INPUT FOR THIS TASK:
··········

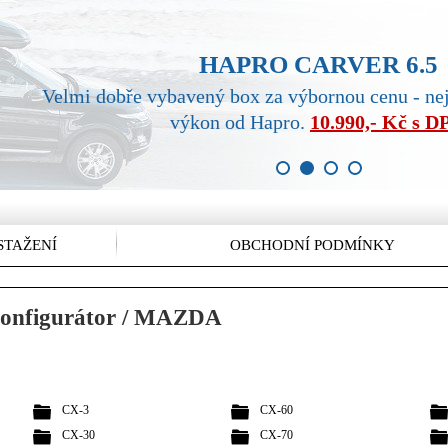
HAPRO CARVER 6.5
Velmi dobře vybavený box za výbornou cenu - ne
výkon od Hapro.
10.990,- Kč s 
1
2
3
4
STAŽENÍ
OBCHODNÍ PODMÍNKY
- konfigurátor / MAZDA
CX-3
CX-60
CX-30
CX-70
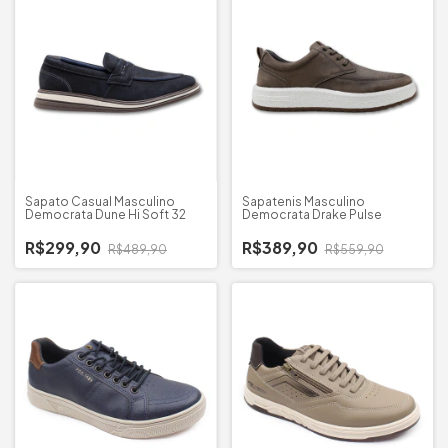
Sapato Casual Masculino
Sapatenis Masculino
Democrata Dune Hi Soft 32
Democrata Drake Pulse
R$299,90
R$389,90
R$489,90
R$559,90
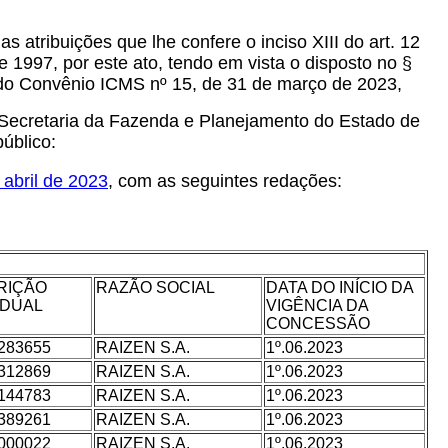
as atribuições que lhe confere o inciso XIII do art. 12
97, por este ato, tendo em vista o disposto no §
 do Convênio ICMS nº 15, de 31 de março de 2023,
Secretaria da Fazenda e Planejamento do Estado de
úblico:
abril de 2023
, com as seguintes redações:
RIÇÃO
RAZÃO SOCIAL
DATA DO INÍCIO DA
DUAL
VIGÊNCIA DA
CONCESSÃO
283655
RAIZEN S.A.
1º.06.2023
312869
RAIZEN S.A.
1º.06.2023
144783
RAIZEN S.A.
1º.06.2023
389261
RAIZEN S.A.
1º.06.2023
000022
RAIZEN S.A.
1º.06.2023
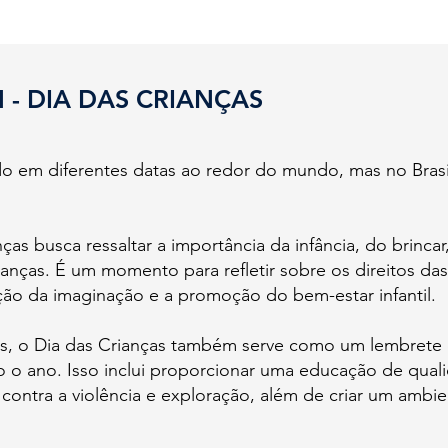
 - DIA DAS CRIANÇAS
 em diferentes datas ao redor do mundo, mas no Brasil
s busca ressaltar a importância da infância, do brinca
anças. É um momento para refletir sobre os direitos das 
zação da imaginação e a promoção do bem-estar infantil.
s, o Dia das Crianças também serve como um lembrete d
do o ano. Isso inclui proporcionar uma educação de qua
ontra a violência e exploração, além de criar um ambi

··········

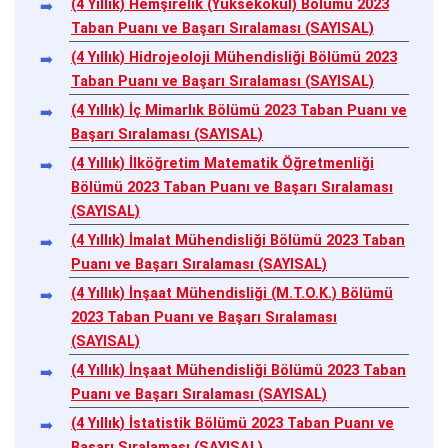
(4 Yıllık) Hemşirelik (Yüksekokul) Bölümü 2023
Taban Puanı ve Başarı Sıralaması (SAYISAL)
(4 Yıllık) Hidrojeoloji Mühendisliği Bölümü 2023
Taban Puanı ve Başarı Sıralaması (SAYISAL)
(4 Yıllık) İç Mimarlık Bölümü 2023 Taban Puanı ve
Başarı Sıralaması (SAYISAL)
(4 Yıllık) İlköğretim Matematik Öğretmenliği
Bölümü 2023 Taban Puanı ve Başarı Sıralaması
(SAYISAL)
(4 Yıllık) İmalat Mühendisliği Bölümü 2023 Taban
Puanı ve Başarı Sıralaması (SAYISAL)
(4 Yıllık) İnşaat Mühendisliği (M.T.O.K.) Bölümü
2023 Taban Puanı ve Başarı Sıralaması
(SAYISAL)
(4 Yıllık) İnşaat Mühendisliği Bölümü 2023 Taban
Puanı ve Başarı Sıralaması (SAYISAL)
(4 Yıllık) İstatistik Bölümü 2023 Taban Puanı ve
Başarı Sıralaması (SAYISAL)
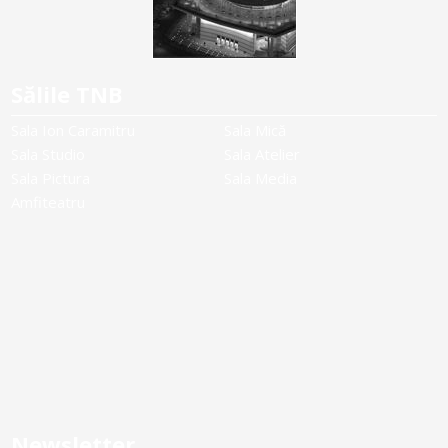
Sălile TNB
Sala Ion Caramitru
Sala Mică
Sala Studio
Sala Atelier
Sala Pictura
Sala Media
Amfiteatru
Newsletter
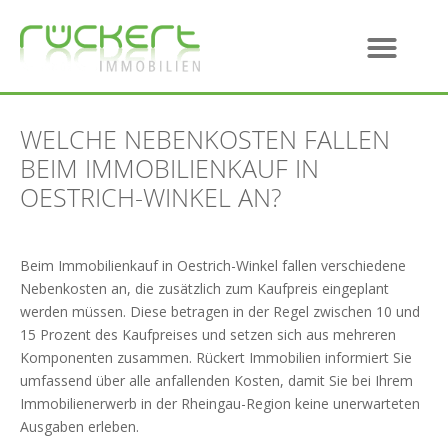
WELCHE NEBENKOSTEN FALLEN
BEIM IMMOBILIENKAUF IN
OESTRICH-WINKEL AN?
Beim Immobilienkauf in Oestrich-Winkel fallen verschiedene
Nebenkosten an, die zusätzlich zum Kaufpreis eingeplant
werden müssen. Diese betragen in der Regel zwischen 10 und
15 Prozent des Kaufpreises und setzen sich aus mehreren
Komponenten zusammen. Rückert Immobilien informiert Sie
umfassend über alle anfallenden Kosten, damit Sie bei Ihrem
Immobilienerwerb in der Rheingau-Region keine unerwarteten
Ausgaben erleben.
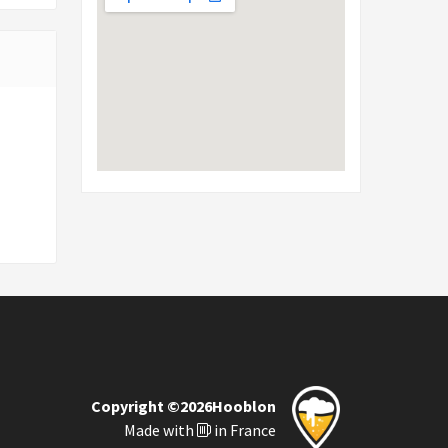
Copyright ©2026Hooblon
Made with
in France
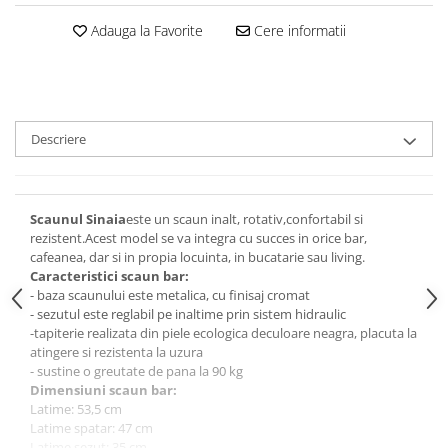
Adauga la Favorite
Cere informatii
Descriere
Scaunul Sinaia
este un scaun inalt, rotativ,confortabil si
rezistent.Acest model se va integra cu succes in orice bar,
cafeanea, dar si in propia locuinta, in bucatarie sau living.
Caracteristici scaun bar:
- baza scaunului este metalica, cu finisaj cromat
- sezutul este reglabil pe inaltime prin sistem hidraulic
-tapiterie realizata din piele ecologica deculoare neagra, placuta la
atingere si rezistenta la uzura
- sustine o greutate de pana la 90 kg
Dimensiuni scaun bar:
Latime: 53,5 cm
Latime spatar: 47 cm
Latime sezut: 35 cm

··········

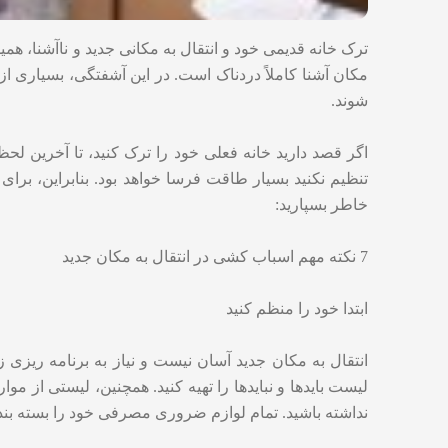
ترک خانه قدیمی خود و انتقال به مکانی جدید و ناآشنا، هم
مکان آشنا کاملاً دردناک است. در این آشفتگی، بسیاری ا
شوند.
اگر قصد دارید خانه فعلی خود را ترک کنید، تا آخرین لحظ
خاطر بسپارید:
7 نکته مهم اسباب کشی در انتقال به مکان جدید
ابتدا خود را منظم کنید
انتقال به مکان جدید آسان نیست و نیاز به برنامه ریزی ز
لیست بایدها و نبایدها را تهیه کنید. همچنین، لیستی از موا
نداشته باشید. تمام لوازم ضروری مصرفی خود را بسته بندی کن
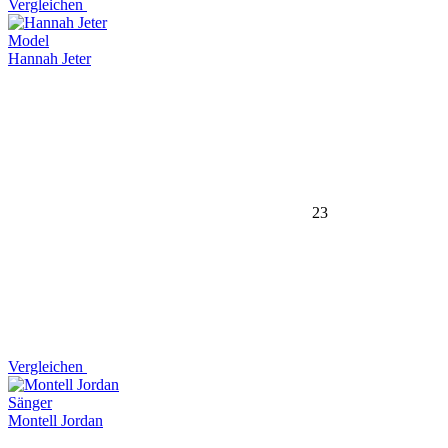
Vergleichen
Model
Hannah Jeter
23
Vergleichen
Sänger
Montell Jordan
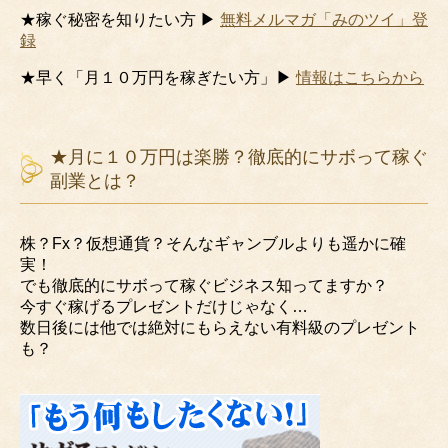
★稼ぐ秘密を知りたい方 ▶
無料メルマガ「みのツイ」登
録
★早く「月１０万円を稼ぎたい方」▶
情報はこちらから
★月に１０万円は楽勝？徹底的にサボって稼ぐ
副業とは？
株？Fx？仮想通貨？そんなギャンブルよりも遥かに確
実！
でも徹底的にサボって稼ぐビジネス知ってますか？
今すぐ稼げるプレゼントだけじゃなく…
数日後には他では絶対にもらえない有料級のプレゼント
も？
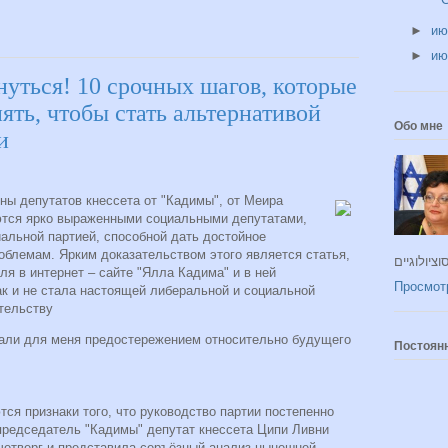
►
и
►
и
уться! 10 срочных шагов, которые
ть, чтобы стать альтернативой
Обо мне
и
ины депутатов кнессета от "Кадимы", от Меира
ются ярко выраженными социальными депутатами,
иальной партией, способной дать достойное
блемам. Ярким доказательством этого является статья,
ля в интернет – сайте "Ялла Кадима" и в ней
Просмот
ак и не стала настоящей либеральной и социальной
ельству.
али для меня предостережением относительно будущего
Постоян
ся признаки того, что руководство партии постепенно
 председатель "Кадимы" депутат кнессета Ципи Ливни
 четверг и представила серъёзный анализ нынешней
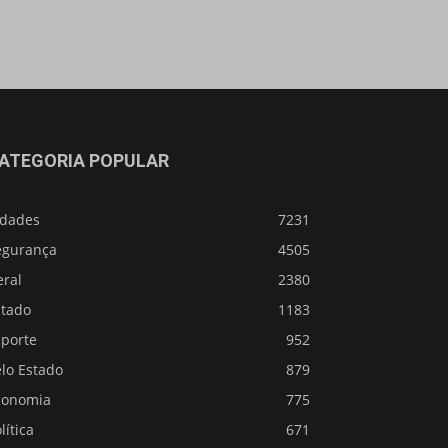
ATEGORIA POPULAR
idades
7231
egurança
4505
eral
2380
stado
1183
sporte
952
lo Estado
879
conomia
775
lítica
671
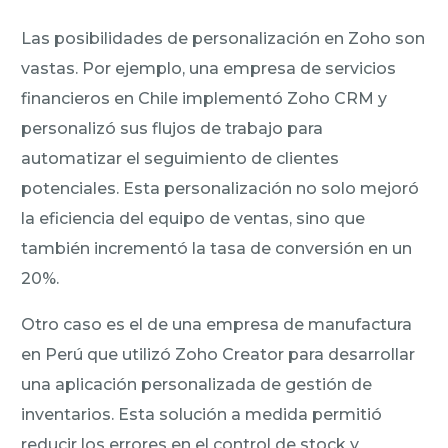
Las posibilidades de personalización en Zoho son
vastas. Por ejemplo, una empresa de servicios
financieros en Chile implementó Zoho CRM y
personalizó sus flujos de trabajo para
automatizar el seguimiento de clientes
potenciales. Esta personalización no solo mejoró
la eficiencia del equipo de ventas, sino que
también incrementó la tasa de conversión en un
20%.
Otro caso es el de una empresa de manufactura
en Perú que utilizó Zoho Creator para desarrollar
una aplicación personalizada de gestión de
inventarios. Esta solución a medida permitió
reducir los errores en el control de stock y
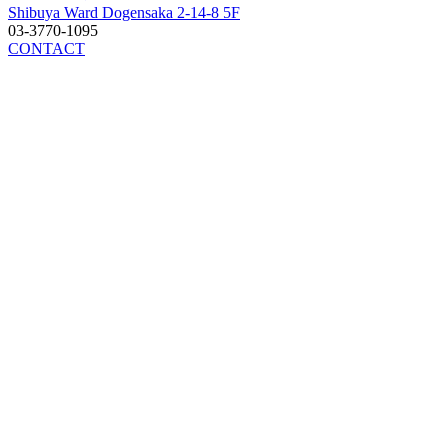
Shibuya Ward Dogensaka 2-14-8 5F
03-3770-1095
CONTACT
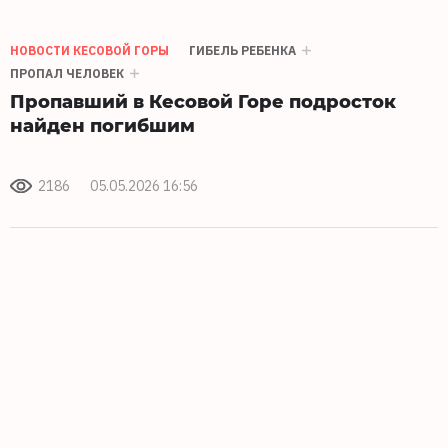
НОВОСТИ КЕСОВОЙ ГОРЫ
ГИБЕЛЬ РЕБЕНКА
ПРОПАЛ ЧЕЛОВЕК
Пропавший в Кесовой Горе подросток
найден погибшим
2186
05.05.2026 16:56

··········

WHAT IS EXPECTED: Look above and copy only the lines from the one holding "03-3770-1095" to the one holding "05.05.2026 16:56", both included, exactly, minus the pictures.

SOLUTION FOR THIS PROBLEM:
03-3770-1095
CONTACT
НОВОСТИ КЕСОВОЙ ГОРЫ
ГИБЕЛЬ РЕБЕНКА
ПРОПАЛ ЧЕЛОВЕК
Пропавший в Кесовой Горе подросток
найден погибшим
2186
05.05.2026 16:56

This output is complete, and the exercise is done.